__PROBLEM TO WORK ON__. Copy each line of the listing below exactly and drop the images.

--- RECORDED INFORMATION ---

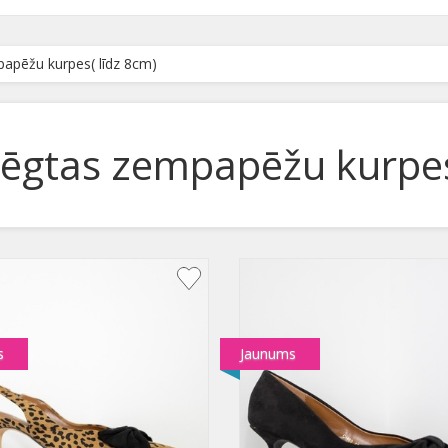
apēžu kurpes( līdz 8cm)
lēgtas zempapēžu kurpes
s
Jaunums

---

__TASK RESULT__.
apēžu kurpes( līdz 8cm)
lēgtas zempapēžu kurpes
s
Jaunums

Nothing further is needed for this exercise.